▶ _TRY IT_: Only an exact, complete copy of the listing will serve as the answer.

▶ _SOURCE MATERIAL_:
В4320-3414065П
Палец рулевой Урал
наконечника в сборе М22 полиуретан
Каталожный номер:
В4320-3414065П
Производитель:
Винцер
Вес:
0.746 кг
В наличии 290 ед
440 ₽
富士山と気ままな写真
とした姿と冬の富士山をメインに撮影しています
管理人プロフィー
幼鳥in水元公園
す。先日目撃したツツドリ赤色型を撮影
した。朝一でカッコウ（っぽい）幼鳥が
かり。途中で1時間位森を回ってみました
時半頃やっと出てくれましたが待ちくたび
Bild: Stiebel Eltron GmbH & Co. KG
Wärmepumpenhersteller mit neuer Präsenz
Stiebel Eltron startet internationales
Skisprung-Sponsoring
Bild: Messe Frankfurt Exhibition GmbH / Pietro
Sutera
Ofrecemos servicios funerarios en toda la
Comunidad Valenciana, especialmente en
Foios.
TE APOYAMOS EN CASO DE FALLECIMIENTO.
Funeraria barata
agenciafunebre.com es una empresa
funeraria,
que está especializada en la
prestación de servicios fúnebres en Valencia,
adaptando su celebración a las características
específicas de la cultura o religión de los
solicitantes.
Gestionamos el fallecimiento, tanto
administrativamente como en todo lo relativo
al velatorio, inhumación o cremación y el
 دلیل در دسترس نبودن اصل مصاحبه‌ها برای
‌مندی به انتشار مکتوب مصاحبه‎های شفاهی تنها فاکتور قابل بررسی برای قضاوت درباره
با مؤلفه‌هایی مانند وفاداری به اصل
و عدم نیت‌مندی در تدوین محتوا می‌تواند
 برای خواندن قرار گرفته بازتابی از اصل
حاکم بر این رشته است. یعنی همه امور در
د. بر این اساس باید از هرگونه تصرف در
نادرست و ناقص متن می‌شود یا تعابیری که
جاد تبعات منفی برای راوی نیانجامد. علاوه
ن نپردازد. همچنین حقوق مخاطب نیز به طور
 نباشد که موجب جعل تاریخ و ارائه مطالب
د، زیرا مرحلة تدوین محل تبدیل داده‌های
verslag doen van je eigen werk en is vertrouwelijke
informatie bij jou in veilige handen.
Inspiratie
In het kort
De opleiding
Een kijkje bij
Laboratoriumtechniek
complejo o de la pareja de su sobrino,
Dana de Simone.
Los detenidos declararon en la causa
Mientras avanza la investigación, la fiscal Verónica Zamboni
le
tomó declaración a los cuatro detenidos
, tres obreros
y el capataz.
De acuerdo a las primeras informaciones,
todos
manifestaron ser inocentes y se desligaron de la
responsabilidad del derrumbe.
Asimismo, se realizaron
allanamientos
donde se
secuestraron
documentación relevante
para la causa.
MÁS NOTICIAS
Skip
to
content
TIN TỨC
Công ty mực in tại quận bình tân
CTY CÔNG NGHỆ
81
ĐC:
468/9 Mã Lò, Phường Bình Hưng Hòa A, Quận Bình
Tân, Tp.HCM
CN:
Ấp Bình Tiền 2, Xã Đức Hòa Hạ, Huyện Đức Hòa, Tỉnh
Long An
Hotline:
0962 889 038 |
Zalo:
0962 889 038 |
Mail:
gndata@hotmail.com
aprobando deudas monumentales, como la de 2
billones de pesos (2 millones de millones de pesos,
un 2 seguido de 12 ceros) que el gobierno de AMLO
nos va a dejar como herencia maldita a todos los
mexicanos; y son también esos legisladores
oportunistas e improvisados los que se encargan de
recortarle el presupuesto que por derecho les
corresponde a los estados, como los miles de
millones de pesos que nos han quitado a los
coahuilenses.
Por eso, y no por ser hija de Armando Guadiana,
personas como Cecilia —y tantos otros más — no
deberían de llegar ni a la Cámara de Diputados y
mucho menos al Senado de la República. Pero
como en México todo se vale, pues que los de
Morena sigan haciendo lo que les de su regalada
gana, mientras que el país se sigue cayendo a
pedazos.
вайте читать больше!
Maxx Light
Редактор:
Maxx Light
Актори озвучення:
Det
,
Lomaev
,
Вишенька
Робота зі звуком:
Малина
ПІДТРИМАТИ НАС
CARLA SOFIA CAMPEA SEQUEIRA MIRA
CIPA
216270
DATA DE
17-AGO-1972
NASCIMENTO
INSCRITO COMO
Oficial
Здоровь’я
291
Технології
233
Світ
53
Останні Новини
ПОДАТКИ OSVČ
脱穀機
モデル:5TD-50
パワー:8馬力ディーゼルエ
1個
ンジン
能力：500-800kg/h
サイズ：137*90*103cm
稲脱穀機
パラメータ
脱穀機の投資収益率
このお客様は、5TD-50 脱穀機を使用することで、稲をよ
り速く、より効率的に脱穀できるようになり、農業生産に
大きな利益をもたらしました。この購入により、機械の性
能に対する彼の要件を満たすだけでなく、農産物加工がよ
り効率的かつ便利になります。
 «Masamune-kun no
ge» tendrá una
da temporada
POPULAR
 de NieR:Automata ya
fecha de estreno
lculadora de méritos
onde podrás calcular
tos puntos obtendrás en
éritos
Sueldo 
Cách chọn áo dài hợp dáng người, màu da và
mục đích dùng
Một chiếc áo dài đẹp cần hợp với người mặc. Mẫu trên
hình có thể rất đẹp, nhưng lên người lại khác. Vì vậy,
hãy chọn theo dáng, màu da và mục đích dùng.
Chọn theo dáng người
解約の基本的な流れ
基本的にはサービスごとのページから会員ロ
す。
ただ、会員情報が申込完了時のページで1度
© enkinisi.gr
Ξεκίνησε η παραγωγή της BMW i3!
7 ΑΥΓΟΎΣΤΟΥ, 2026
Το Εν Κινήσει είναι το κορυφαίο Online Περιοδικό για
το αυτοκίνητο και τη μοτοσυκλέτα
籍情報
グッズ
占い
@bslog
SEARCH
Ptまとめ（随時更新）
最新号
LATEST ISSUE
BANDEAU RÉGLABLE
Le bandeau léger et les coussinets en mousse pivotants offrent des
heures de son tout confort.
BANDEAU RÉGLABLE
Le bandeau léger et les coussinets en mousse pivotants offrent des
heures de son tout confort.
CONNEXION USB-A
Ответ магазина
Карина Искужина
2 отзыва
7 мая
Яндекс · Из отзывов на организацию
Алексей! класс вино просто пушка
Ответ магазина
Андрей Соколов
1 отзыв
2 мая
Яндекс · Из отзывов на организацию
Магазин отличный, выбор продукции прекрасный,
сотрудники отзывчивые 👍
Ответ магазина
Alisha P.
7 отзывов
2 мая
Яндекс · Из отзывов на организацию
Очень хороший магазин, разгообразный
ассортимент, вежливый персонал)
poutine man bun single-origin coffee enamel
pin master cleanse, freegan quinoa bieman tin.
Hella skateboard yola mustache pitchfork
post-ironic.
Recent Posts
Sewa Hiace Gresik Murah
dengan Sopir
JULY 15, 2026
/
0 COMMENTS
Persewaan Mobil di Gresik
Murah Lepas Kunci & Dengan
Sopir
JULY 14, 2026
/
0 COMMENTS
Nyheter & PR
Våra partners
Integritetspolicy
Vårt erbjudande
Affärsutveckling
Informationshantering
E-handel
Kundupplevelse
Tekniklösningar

▶ _WRITTEN SOLUTION_:
В4320-3414065П
Палец рулевой Урал
наконечника в сборе М22 полиуретан
Каталожный номер:
В4320-3414065П
Производитель:
Винцер
Вес:
0.746 кг
В наличии 290 ед
440 ₽
富士山と気ままな写真
とした姿と冬の富士山をメインに撮影しています
管理人プロフィー
幼鳥in水元公園
す。先日目撃したツツドリ赤色型を撮影
した。朝一でカッコウ（っぽい）幼鳥が
かり。途中で1時間位森を回ってみました
時半頃やっと出てくれましたが待ちくたび
Bild: Stiebel Eltron GmbH & Co. KG
Wärmepumpenhersteller mit neuer Präsenz
Stiebel Eltron startet internationales
Skisprung-Sponsoring
Bild: Messe Frankfurt Exhibition GmbH / Pietro
Sutera
Ofrecemos servicios funerarios en toda la
Comunidad Valenciana, especialmente en
Foios.
TE APOYAMOS EN CASO DE FALLECIMIENTO.
Funeraria barata
agenciafunebre.com es una empresa
funeraria,
que está especializada en la
prestación de servicios fúnebres en Valencia,
adaptando su celebración a las características
específicas de la cultura o religión de los
solicitantes.
Gestionamos el fallecimiento, tanto
administrativamente como en todo lo relativo
al velatorio, inhumación o cremación y el
 دلیل در دسترس نبودن اصل مصاحبه‌ها برای
‌مندی به انتشار مکتوب مصاحبه‎های شفاهی تنها فاکتور قابل بررسی برای قضاوت درباره
با مؤلفه‌هایی مانند وفاداری به اصل
و عدم نیت‌مندی در تدوین محتوا می‌تواند
 برای خواندن قرار گرفته بازتابی از اصل
حاکم بر این رشته است. یعنی همه امور در
د. بر این اساس باید از هرگونه تصرف در
نادرست و ناقص متن می‌شود یا تعابیری که
جاد تبعات منفی برای راوی نیانجامد. علاوه
ن نپردازد. همچنین حقوق مخاطب نیز به طور
 نباشد که موجب جعل تاریخ و ارائه مطالب
د، زیرا مرحلة تدوین محل تبدیل داده‌های
verslag doen van je eigen werk en is vertrouwelijke
informatie bij jou in veilige handen.
Inspiratie
In het kort
De opleiding
Een kijkje bij
Laboratoriumtechniek
complejo o de la pareja de su sobrino,
Dana de Simone.
Los detenidos declararon en la causa
Mientras avanza la investigación, la fiscal Verónica Zamboni
le
tomó declaración a los cuatro detenidos
, tres obreros
y el capataz.
De acuerdo a las primeras informaciones,
todos
manifestaron ser inocentes y se desligaron de la
responsabilidad del derrumbe.
Asimismo, se realizaron
allanamientos
donde se
secuestraron
documentación relevante
para la causa.
MÁS NOTICIAS
Skip
to
content
TIN TỨC
Công ty mực in tại quận bình tân
CTY CÔNG NGHỆ
81
ĐC:
468/9 Mã Lò, Phường Bình Hưng Hòa A, Quận Bình
Tân, Tp.HCM
CN:
Ấp Bình Tiền 2, Xã Đức Hòa Hạ, Huyện Đức Hòa, Tỉnh
Long An
Hotline:
0962 889 038 |
Zalo:
0962 889 038 |
Mail:
gndata@hotmail.com
aprobando deudas monumentales, como la de 2
billones de pesos (2 millones de millones de pesos,
un 2 seguido de 12 ceros) que el gobierno de AMLO
nos va a dejar como herencia maldita a todos los
mexicanos; y son también esos legisladores
oportunistas e improvisados los que se encargan de
recortarle el presupuesto que por derecho les
corresponde a los estados, como los miles de
millones de pesos que nos han quitado a los
coahuilenses.
Por eso, y no por ser hija de Armando Guadiana,
personas como Cecilia —y tantos otros más — no
deberían de llegar ni a la Cámara de Diputados y
mucho menos al Senado de la República. Pero
como en México todo se vale, pues que los de
Morena sigan haciendo lo que les de su regalada
gana, mientras que el país se sigue cayendo a
pedazos.
вайте читать больше!
Maxx Light
Редактор:
Maxx Light
Актори озвучення:
Det
,
Lomaev
,
Вишенька
Робота зі звуком:
Малина
ПІДТРИМАТИ НАС
CARLA SOFIA CAMPEA SEQUEIRA MIRA
CIPA
216270
DATA DE
17-AGO-1972
NASCIMENTO
INSCRITO COMO
Oficial
Здоровь’я
291
Технології
233
Світ
53
Останні Новини
ПОДАТКИ OSVČ
脱穀機
モデル:5TD-50
パワー:8馬力ディーゼルエ
1個
ンジン
能力：500-800kg/h
サイズ：137*90*103cm
稲脱穀機
パラメータ
脱穀機の投資収益率
このお客様は、5TD-50 脱穀機を使用することで、稲をよ
り速く、より効率的に脱穀できるようになり、農業生産に
大きな利益をもたらしました。この購入により、機械の性
能に対する彼の要件を満たすだけでなく、農産物加工がよ
り効率的かつ便利になります。
 «Masamune-kun no
ge» tendrá una
da temporada
POPULAR
 de NieR:Automata ya
fecha de estreno
lculadora de méritos
onde podrás calcular
tos puntos obtendrás en
éritos
Sueldo 
Cách chọn áo dài hợp dáng người, màu da và
mục đích dùng
Một chiếc áo dài đẹp cần hợp với người mặc. Mẫu trên
hình có thể rất đẹp, nhưng lên người lại khác. Vì vậy,
hãy chọn theo dáng, màu da và mục đích dùng.
Chọn theo dáng người
解約の基本的な流れ
基本的にはサービスごとのページから会員ロ
す。
ただ、会員情報が申込完了時のページで1度
© enkinisi.gr
Ξεκίνησε η παραγωγή της BMW i3!
7 ΑΥΓΟΎΣΤΟΥ, 2026
Το Εν Κινήσει είναι το κορυφαίο Online Περιοδικό για
το αυτοκίνητο και τη μοτοσυκλέτα
籍情報
グッズ
占い
@bslog
SEARCH
Ptまとめ（随時更新）
最新号
LATEST ISSUE
BANDEAU RÉGLABLE
Le bandeau léger et les coussinets en mousse pivotants offrent des
heures de son tout confort.
BANDEAU RÉGLABLE
Le bandeau léger et les coussinets en mousse pivotants offrent des
heures de son tout confort.
CONNEXION USB-A
Ответ магазина
Карина Искужина
2 отзыва
7 мая
Яндекс · Из отзывов на организацию
Алексей! класс вино просто пушка
Ответ магазина
Андрей Соколов
1 отзыв
2 мая
Яндекс · Из отзывов на организацию
Магазин отличный, выбор продукции прекрасный,
сотрудники отзывчивые 👍
Ответ магазина
Alisha P.
7 отзывов
2 мая
Яндекс · Из отзывов на организацию
Очень хороший магазин, разгообразный
ассортимент, вежливый персонал)
poutine man bun single-origin coffee enamel
pin master cleanse, freegan quinoa bieman tin.
Hella skateboard yola mustache pitchfork
post-ironic.
Recent Posts
Sewa Hiace Gresik Murah
dengan Sopir
JULY 15, 2026
/
0 COMMENTS
Persewaan Mobil di Gresik
Murah Lepas Kunci & Dengan
Sopir
JULY 14, 2026
/
0 COMMENTS
Nyheter & PR
Våra partners
Integritetspolicy
Vårt erbjudande
Affärsutveckling
Informationshantering
E-handel
Kundupplevelse
Tekniklösningar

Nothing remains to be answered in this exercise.